**ASSIGNED TASK**. Copy all data exactly. Skip pictures.

**SOURCE MATERIAL**.
....
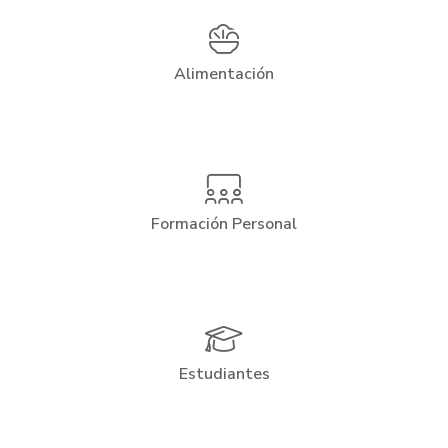
Alimentación
Formación Personal
Estudiantes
....
**TASK SOLUTION**.
Alimentación
Formación Personal
Estudiantes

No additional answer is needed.